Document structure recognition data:
---*---
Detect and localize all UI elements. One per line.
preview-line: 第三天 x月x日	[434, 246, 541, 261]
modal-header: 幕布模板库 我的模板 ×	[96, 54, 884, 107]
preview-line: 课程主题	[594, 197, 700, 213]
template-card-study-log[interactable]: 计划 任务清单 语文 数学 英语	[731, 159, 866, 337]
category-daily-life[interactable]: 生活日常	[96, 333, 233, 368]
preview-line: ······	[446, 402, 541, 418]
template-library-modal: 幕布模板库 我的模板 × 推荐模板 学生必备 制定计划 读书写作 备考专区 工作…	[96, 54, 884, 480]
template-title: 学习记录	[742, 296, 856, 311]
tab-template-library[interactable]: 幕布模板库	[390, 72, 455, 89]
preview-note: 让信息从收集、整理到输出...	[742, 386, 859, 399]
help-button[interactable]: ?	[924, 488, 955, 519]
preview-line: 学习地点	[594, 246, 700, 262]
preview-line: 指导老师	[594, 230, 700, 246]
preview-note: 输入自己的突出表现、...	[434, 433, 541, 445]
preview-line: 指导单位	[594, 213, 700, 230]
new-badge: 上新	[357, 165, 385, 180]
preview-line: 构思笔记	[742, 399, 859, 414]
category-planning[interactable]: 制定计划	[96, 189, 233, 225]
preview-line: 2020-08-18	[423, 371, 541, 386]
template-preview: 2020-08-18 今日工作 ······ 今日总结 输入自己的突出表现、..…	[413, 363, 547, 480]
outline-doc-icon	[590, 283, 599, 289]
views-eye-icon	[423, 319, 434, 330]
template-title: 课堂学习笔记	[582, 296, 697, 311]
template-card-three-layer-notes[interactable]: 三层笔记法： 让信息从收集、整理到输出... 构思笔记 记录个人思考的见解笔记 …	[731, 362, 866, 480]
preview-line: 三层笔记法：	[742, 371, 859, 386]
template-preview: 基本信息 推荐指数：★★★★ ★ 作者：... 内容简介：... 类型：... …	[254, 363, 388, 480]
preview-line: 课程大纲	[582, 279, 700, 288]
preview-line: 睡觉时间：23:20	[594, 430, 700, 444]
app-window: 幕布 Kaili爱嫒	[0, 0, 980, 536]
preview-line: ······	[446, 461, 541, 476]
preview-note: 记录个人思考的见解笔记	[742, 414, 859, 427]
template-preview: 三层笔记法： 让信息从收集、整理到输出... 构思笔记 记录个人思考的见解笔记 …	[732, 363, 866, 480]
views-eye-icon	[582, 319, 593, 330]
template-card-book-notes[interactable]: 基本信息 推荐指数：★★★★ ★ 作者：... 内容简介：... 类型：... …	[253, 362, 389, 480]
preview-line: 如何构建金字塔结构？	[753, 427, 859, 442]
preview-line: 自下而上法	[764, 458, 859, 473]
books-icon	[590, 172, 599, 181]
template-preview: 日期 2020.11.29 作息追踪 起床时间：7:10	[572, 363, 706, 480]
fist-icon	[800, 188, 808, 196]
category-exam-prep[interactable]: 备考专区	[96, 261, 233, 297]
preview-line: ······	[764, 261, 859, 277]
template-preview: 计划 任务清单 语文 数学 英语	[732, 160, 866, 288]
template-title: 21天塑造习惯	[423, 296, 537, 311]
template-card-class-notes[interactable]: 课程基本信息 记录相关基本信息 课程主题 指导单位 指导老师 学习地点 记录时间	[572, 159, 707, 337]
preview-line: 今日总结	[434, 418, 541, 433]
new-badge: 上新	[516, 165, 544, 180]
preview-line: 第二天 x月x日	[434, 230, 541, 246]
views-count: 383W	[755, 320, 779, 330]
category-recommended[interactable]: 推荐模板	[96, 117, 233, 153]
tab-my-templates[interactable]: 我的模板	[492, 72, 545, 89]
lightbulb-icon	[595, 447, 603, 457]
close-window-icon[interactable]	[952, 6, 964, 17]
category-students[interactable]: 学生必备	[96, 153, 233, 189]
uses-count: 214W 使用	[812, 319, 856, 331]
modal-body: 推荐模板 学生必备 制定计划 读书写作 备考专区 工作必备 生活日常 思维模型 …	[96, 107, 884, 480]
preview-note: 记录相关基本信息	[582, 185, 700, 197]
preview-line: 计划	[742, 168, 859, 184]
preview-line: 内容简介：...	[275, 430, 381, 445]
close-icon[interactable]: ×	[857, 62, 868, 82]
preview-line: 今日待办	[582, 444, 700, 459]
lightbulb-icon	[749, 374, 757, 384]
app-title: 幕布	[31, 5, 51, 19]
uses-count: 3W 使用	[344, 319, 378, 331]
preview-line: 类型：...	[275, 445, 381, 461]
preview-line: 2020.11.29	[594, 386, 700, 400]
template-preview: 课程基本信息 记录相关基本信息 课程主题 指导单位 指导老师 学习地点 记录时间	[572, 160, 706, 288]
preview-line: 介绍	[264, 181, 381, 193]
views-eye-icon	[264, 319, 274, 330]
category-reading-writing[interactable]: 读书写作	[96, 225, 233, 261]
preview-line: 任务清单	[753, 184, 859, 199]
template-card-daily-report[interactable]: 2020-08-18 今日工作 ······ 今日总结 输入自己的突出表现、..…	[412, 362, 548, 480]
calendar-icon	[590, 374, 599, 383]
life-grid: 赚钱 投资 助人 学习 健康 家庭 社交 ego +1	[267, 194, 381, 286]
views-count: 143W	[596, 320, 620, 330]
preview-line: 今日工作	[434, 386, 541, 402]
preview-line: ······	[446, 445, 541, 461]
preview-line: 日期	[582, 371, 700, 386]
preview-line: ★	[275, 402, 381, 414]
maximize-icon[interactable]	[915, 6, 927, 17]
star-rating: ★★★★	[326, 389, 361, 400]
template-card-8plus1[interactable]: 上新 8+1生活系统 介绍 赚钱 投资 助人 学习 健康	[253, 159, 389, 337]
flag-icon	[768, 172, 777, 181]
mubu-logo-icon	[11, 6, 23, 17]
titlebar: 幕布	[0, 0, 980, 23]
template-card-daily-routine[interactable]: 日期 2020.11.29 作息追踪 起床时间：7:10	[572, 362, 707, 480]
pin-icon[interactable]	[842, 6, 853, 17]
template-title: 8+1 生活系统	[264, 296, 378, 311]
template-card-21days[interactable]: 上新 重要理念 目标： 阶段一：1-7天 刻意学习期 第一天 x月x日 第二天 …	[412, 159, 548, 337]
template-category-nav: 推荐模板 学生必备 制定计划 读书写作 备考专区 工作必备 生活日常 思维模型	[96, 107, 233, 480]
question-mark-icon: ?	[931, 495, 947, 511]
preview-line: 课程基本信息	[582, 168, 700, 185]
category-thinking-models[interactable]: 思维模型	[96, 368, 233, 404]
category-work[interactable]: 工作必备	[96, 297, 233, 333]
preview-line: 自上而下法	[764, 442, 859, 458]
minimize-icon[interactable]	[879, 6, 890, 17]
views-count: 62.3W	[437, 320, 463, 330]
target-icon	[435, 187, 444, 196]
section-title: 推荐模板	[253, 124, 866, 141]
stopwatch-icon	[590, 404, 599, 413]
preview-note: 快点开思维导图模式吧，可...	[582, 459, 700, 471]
---*---
Aim of the exercise
Each record above is to be reproduced exactly, in full.

Solution to the problem
Detect and localize all UI elements. One per line.
preview-line: 第三天 x月x日	[434, 246, 541, 261]
modal-header: 幕布模板库 我的模板 ×	[96, 54, 884, 107]
preview-line: 课程主题	[594, 197, 700, 213]
template-card-study-log[interactable]: 计划 任务清单 语文 数学 英语	[731, 159, 866, 337]
category-daily-life[interactable]: 生活日常	[96, 333, 233, 368]
preview-line: ······	[446, 402, 541, 418]
template-library-modal: 幕布模板库 我的模板 × 推荐模板 学生必备 制定计划 读书写作 备考专区 工作…	[96, 54, 884, 480]
template-title: 学习记录	[742, 296, 856, 311]
tab-template-library[interactable]: 幕布模板库	[390, 72, 455, 89]
preview-note: 让信息从收集、整理到输出...	[742, 386, 859, 399]
help-button[interactable]: ?	[924, 488, 955, 519]
preview-line: 学习地点	[594, 246, 700, 262]
preview-line: 指导老师	[594, 230, 700, 246]
preview-note: 输入自己的突出表现、...	[434, 433, 541, 445]
preview-line: 指导单位	[594, 213, 700, 230]
new-badge: 上新	[357, 165, 385, 180]
preview-line: 构思笔记	[742, 399, 859, 414]
category-planning[interactable]: 制定计划	[96, 189, 233, 225]
preview-line: 2020-08-18	[423, 371, 541, 386]
template-preview: 2020-08-18 今日工作 ······ 今日总结 输入自己的突出表现、..…	[413, 363, 547, 480]
outline-doc-icon	[590, 283, 599, 289]
views-eye-icon	[423, 319, 434, 330]
template-title: 课堂学习笔记	[582, 296, 697, 311]
template-card-three-layer-notes[interactable]: 三层笔记法： 让信息从收集、整理到输出... 构思笔记 记录个人思考的见解笔记 …	[731, 362, 866, 480]
preview-line: 三层笔记法：	[742, 371, 859, 386]
template-preview: 基本信息 推荐指数：★★★★ ★ 作者：... 内容简介：... 类型：... …	[254, 363, 388, 480]
preview-line: 课程大纲	[582, 279, 700, 288]
preview-line: 睡觉时间：23:20	[594, 430, 700, 444]
app-window: 幕布 Kaili爱嫒	[0, 0, 980, 536]
preview-line: ······	[446, 461, 541, 476]
preview-note: 记录个人思考的见解笔记	[742, 414, 859, 427]
template-preview: 三层笔记法： 让信息从收集、整理到输出... 构思笔记 记录个人思考的见解笔记 …	[732, 363, 866, 480]
views-eye-icon	[582, 319, 593, 330]
template-card-book-notes[interactable]: 基本信息 推荐指数：★★★★ ★ 作者：... 内容简介：... 类型：... …	[253, 362, 389, 480]
preview-line: 如何构建金字塔结构？	[753, 427, 859, 442]
preview-line: 自下而上法	[764, 458, 859, 473]
books-icon	[590, 172, 599, 181]
template-preview: 日期 2020.11.29 作息追踪 起床时间：7:10	[572, 363, 706, 480]
fist-icon	[800, 188, 808, 196]
category-exam-prep[interactable]: 备考专区	[96, 261, 233, 297]
preview-line: ······	[764, 261, 859, 277]
template-preview: 计划 任务清单 语文 数学 英语	[732, 160, 866, 288]
template-title: 21天塑造习惯	[423, 296, 537, 311]
template-card-class-notes[interactable]: 课程基本信息 记录相关基本信息 课程主题 指导单位 指导老师 学习地点 记录时间	[572, 159, 707, 337]
preview-line: 今日总结	[434, 418, 541, 433]
new-badge: 上新	[516, 165, 544, 180]
preview-line: 第二天 x月x日	[434, 230, 541, 246]
views-count: 383W	[755, 320, 779, 330]
category-recommended[interactable]: 推荐模板	[96, 117, 233, 153]
tab-my-templates[interactable]: 我的模板	[492, 72, 545, 89]
lightbulb-icon	[595, 447, 603, 457]
close-window-icon[interactable]	[952, 6, 964, 17]
category-students[interactable]: 学生必备	[96, 153, 233, 189]
uses-count: 214W 使用	[812, 319, 856, 331]
modal-body: 推荐模板 学生必备 制定计划 读书写作 备考专区 工作必备 生活日常 思维模型 …	[96, 107, 884, 480]
preview-note: 记录相关基本信息	[582, 185, 700, 197]
preview-line: 计划	[742, 168, 859, 184]
preview-line: 内容简介：...	[275, 430, 381, 445]
close-icon[interactable]: ×	[857, 62, 868, 82]
preview-line: 今日待办	[582, 444, 700, 459]
lightbulb-icon	[749, 374, 757, 384]
app-title: 幕布	[31, 5, 51, 19]
uses-count: 3W 使用	[344, 319, 378, 331]
preview-line: 类型：...	[275, 445, 381, 461]
preview-line: 2020.11.29	[594, 386, 700, 400]
template-preview: 课程基本信息 记录相关基本信息 课程主题 指导单位 指导老师 学习地点 记录时间	[572, 160, 706, 288]
preview-line: 介绍	[264, 181, 381, 193]
views-eye-icon	[264, 319, 274, 330]
category-reading-writing[interactable]: 读书写作	[96, 225, 233, 261]
preview-line: 任务清单	[753, 184, 859, 199]
template-card-daily-report[interactable]: 2020-08-18 今日工作 ······ 今日总结 输入自己的突出表现、..…	[412, 362, 548, 480]
calendar-icon	[590, 374, 599, 383]
life-grid: 赚钱 投资 助人 学习 健康 家庭 社交 ego +1	[267, 194, 381, 286]
views-count: 143W	[596, 320, 620, 330]
preview-line: 今日工作	[434, 386, 541, 402]
preview-line: ······	[446, 445, 541, 461]
preview-line: 日期	[582, 371, 700, 386]
preview-line: ★	[275, 402, 381, 414]
maximize-icon[interactable]	[915, 6, 927, 17]
star-rating: ★★★★	[326, 389, 361, 400]
template-card-8plus1[interactable]: 上新 8+1生活系统 介绍 赚钱 投资 助人 学习 健康	[253, 159, 389, 337]
flag-icon	[768, 172, 777, 181]
mubu-logo-icon	[11, 6, 23, 17]
titlebar: 幕布	[0, 0, 980, 23]
template-card-daily-routine[interactable]: 日期 2020.11.29 作息追踪 起床时间：7:10	[572, 362, 707, 480]
pin-icon[interactable]	[842, 6, 853, 17]
template-title: 8+1 生活系统	[264, 296, 378, 311]
template-card-21days[interactable]: 上新 重要理念 目标： 阶段一：1-7天 刻意学习期 第一天 x月x日 第二天 …	[412, 159, 548, 337]
template-category-nav: 推荐模板 学生必备 制定计划 读书写作 备考专区 工作必备 生活日常 思维模型	[96, 107, 233, 480]
question-mark-icon: ?	[931, 495, 947, 511]
preview-line: 课程基本信息	[582, 168, 700, 185]
category-thinking-models[interactable]: 思维模型	[96, 368, 233, 404]
category-work[interactable]: 工作必备	[96, 297, 233, 333]
preview-line: 自上而下法	[764, 442, 859, 458]
minimize-icon[interactable]	[879, 6, 890, 17]
views-count: 62.3W	[437, 320, 463, 330]
target-icon	[435, 187, 444, 196]
section-title: 推荐模板	[253, 124, 866, 141]
stopwatch-icon	[590, 404, 599, 413]
preview-note: 快点开思维导图模式吧，可...	[582, 459, 700, 471]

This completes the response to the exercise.